VW, which exports automobiles to several distribution points in the U.S. and Canada, wanted the best shipping cost per vehicle, but more important, improved logistics. "We've been competitive with our products, and we are constantly looking to improve our logistics and make it more competitive," says Manager-Transport Planning Alfonso Gutierrez. VW, which is a member of AMIA (Associación Mexico Industrial Automotive, Mexico's auto industry trade association), held a workshop in early 2008 involving eight railroads—Kansas City Southern, BNSF, Union Pacific, Norfolk Southern, CSX, Ferromex, Ferrosur, and Chiapas Mayab—to explain its material and vehicle distribution processes including quality objectives and inviting the railroads to analyze VW de Mexico's Logistics and the participation of railroad in the inbound and outbound process. Within this workshop it was requested that all rail companies seriously assess Auto-Max equipment and submit their proposals to VWM; therefore, this workshop is considered the beginning of Auto-Max era for VW Mexico.

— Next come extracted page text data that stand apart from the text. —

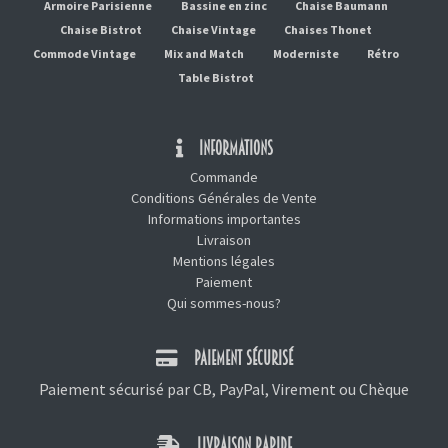
Armoire Parisienne
Bassine en zinc
Chaise Baumann
Chaise Bistrot
Chaise Vintage
Chaises Thonet
Commode Vintage
Mix and Match
Moderniste
Rétro
Table Bistrot
INFORMATIONS
Commande
Conditions Générales de Vente
Informations importantes
Livraison
Mentions légales
Paiement
Qui sommes-nous?
PAIEMENT SÉCURISÉ
Paiement sécurisé par CB, PayPal, Virement ou Chèque
LIVRAISON RAPIDE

Following several tests with the Auto-Max to evaluate storage, loading, and security factors, VW awarded a three-year contract to KCS and BNSF to transport vehicles to a mixing facility in Houston. There, the vehicles are off-loaded, combined with imported Volkswagen models, reloaded, and sent to U.S. and Canadian destinations.

The Auto-Max, according to KCS Vice President-Intermodal and Automotive Brian Bowers, "is a critical part of our automotive strategy. It's the right car for this service. It offers lots of flexibility in terms of vehicle dimensions. You don't get that with a traditional autorack. The autorack fleet is sub-optimized, because there were many configured as bilevels when SUVs and light trucks were in demand." The market quickly shifted to smaller, more fuel-efficient cars and crossovers, and bilevels have come up one deck short.

Ferromex is also enjoying some success with the Auto-Max for joint movements with BNSF to the West Coast , according to Subdirector-Automotive Carlos Lerma. Feromex has a pool of 72 dedicated cars for domestic service and across the Ciudad Juarez-El Paso border crossing. The fleet is expected to grow to as many as 350 cars, long term. "Many auto manufacturers in Mexico are asking us to use the Auto-Max," Lerma says. "One reason why the demand for these cars is increasing is because we encounter far fewer situations with security and safety of the Auto-Max than with autoracks."

Greenbrier firmly believes that it's time that new technology move into the motor vehicle market. "The autorack is a 50-year-old technology," says Vice President, Marketing Bill Bourque. "It no longer addresses the needs of the automotive industry and the changes taking place. Fuel price increases have changed consumer preferences toward passenger vehicles that need to be transported three high. At the same time, we are transporting newer, higher profile vehicle designs that combine fuel efficiency but afford greater headroom. Many of these new designs, which traditionally were loaded in tri-levels, now have to be loaded in bi-levels. Automobile manufacturers have moved toward more flexible manufacturing that combines SUVs and passenger cars in the same plant, which requires both bi-levels and tri-levels. Shifting between the two car types is not efficient equipment utilization. The solution is to introduce a single, versatile technology that accommodates all of these vehicle combinations—like the Auto-Max.

For the railroads, the Auto-Max also provides improved fuel economy, reduces their carbon footprint, and better utilizes existing line-haul and terminal capacity."